From the data below, return only the lines from the one with "武器拆卸2026最新版" through the one with "Размеры, мм", exact and inclusive, with pictures left out.

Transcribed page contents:
- - -

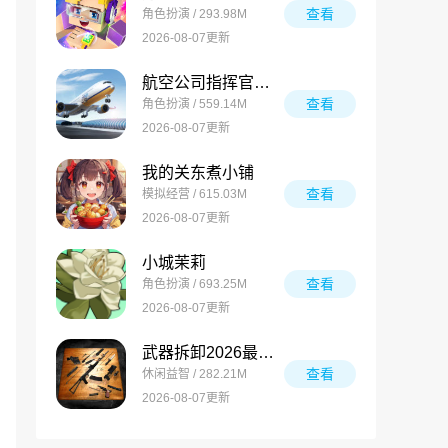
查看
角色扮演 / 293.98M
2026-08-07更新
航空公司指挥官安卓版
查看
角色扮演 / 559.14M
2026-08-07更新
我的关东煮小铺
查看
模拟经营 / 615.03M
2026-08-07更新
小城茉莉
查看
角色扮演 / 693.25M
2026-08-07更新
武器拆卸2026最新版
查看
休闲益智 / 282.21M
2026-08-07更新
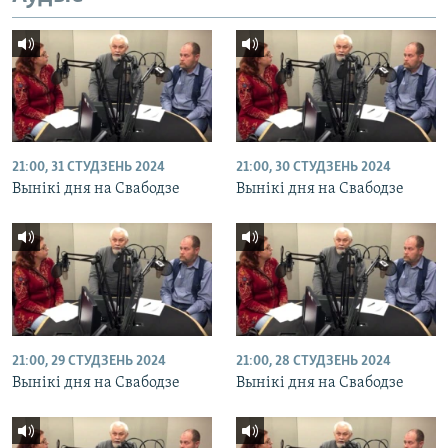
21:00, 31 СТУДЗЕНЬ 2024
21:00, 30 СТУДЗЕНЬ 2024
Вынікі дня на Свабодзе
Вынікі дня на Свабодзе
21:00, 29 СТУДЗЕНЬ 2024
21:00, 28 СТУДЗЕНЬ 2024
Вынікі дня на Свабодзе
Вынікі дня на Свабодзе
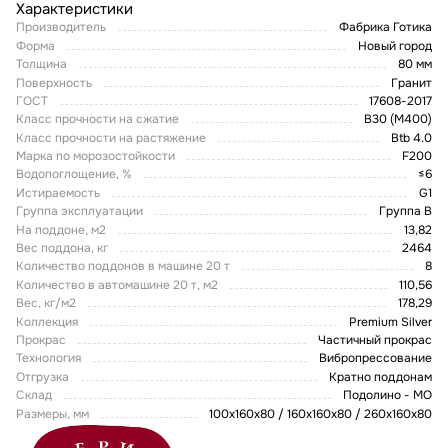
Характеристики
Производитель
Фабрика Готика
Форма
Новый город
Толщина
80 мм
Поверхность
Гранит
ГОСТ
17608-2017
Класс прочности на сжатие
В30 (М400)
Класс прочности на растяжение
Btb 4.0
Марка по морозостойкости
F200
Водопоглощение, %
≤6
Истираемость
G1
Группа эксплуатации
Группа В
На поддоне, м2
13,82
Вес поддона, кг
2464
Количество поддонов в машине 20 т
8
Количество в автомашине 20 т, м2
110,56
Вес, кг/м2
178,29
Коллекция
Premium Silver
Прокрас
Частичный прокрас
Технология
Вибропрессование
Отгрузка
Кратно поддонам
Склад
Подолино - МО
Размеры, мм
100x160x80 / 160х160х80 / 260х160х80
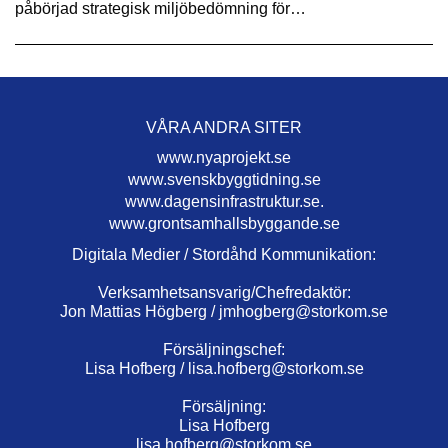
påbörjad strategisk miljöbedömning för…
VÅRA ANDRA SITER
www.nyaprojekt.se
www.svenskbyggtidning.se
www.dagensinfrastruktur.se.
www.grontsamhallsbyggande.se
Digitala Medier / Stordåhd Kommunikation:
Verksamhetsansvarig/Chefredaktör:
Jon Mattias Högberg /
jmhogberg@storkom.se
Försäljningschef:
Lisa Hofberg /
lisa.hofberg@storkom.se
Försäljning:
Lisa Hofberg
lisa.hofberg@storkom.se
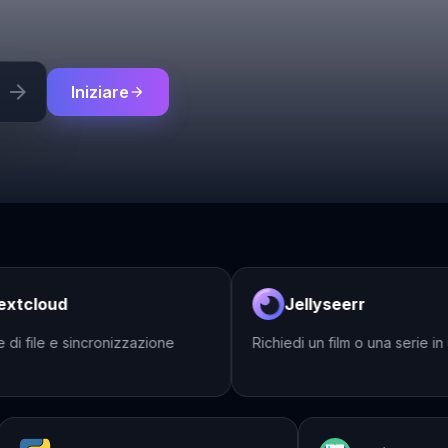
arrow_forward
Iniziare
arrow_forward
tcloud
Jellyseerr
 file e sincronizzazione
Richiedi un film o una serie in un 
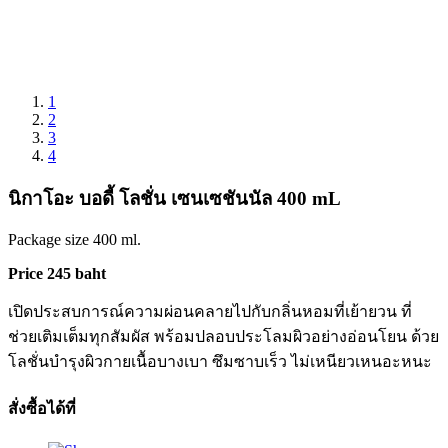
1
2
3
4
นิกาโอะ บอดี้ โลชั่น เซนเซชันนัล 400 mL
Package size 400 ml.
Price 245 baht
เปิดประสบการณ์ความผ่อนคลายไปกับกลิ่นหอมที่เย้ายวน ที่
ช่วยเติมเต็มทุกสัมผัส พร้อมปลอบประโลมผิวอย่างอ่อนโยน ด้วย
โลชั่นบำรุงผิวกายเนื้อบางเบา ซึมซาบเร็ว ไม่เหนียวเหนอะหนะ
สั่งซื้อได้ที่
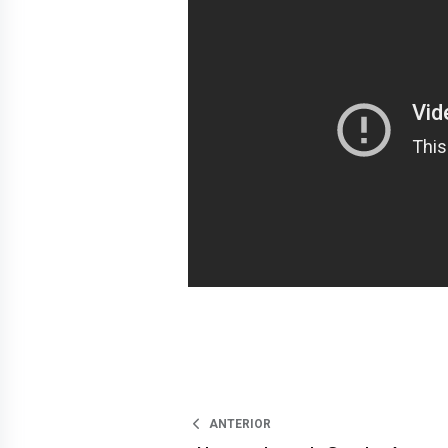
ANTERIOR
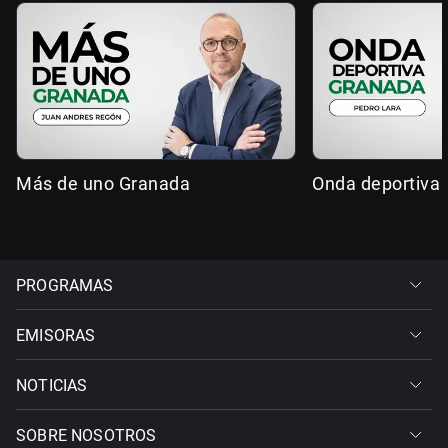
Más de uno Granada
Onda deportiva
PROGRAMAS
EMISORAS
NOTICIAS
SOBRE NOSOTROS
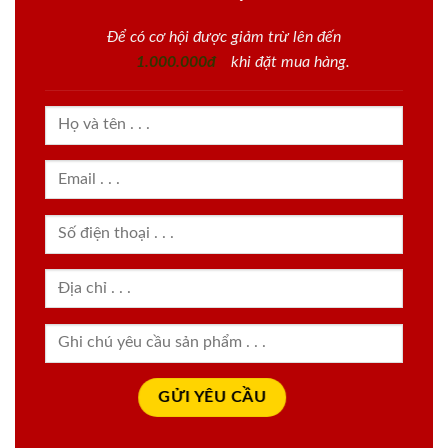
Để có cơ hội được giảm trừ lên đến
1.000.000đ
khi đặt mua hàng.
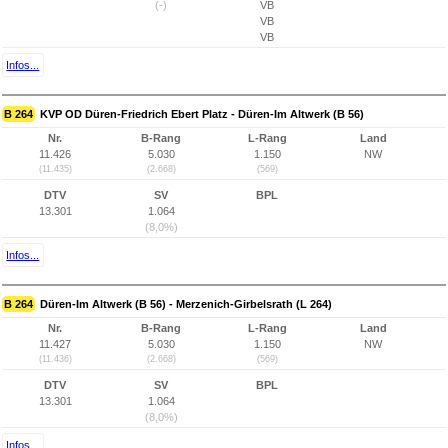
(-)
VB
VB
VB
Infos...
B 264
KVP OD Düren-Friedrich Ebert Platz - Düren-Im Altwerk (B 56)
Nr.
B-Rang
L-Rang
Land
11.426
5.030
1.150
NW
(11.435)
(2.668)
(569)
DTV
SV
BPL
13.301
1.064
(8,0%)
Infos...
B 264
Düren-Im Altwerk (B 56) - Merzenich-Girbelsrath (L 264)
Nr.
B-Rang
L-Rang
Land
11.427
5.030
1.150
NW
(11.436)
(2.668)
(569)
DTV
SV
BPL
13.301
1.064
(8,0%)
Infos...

- - -

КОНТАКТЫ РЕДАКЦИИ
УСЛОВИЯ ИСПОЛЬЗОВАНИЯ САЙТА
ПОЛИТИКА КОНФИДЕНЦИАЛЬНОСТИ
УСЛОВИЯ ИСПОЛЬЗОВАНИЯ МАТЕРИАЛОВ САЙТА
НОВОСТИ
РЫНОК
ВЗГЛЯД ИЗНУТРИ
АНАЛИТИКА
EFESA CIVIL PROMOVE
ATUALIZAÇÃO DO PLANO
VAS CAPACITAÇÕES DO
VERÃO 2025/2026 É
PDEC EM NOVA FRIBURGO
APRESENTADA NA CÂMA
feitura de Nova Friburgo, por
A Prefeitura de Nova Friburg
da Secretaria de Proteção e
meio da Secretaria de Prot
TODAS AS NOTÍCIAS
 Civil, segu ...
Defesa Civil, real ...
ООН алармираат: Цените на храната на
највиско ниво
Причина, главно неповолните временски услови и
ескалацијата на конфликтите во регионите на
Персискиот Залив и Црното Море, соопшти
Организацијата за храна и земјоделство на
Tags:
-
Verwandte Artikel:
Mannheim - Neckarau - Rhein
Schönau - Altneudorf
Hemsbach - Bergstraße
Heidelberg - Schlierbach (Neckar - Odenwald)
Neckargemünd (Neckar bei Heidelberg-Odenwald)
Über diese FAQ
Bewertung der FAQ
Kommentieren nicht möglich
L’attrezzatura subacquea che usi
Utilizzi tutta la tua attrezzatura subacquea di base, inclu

- - -

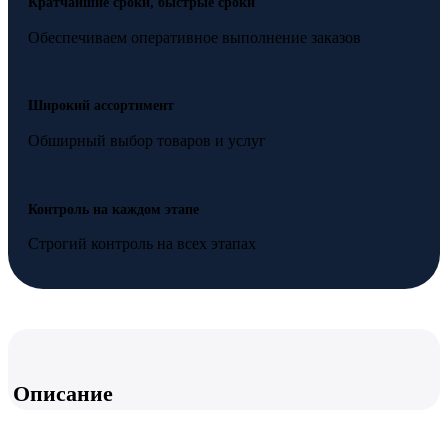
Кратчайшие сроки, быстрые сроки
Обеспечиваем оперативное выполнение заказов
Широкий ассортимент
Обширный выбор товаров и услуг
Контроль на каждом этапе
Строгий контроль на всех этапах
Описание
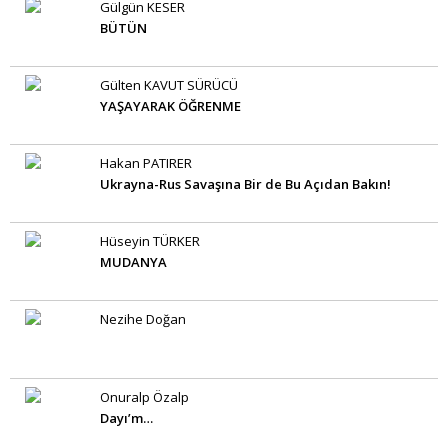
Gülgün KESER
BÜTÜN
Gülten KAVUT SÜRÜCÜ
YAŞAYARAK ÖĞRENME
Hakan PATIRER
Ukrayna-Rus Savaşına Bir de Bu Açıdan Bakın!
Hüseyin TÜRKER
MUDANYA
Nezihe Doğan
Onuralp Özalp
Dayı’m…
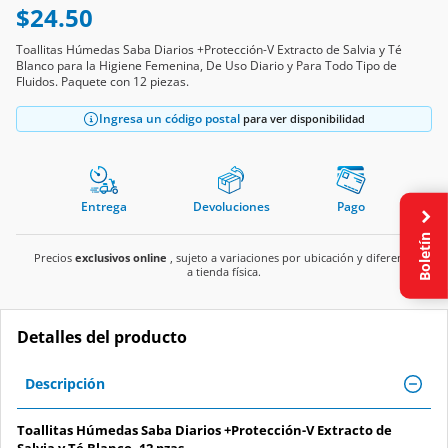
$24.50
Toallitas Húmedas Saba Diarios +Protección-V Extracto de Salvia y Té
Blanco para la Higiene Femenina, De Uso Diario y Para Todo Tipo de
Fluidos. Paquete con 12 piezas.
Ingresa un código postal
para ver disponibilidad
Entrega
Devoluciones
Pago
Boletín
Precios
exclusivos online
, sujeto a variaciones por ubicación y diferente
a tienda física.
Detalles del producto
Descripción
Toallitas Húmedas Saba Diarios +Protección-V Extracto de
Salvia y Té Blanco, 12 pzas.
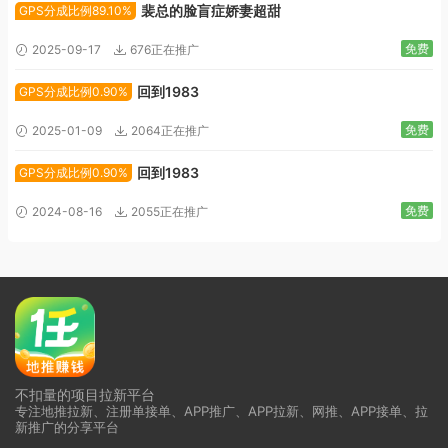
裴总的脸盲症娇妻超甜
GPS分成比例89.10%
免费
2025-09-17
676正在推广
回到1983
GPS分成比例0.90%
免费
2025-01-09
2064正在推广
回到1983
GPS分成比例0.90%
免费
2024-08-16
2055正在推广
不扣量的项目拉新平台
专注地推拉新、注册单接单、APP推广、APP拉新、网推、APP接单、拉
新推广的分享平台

- - -

## Output below
武器拆卸2026最新版
查看
休闲益智 / 282.21M
2026-08-07更新
21:00, 31 СТУДЗЕНЬ 2024
21:00, 30 СТУДЗЕНЬ 2024
Вынікі дня на Свабодзе
Вынікі дня на Свабодзе
21:00, 29 СТУДЗЕНЬ 2024
21:00, 28 СТУДЗЕНЬ 2024
Вынікі дня на Свабодзе
Вынікі дня на Свабодзе
Характеристики
Производитель
Фабрика Готика
Форма
Новый город
Толщина
80 мм
Поверхность
Гранит
ГОСТ
17608-2017
Класс прочности на сжатие
В30 (М400)
Класс прочности на растяжение
Btb 4.0
Марка по морозостойкости
F200
Водопоглощение, %
≤6
Истираемость
G1
Группа эксплуатации
Группа В
На поддоне, м2
13,82
Вес поддона, кг
2464
Количество поддонов в машине 20 т
8
Количество в автомашине 20 т, м2
110,56
Вес, кг/м2
178,29
Коллекция
Premium Silver
Прокрас
Частичный прокрас
Технология
Вибропрессование
Отгрузка
Кратно поддонам
Склад
Подолино - МО
Размеры, мм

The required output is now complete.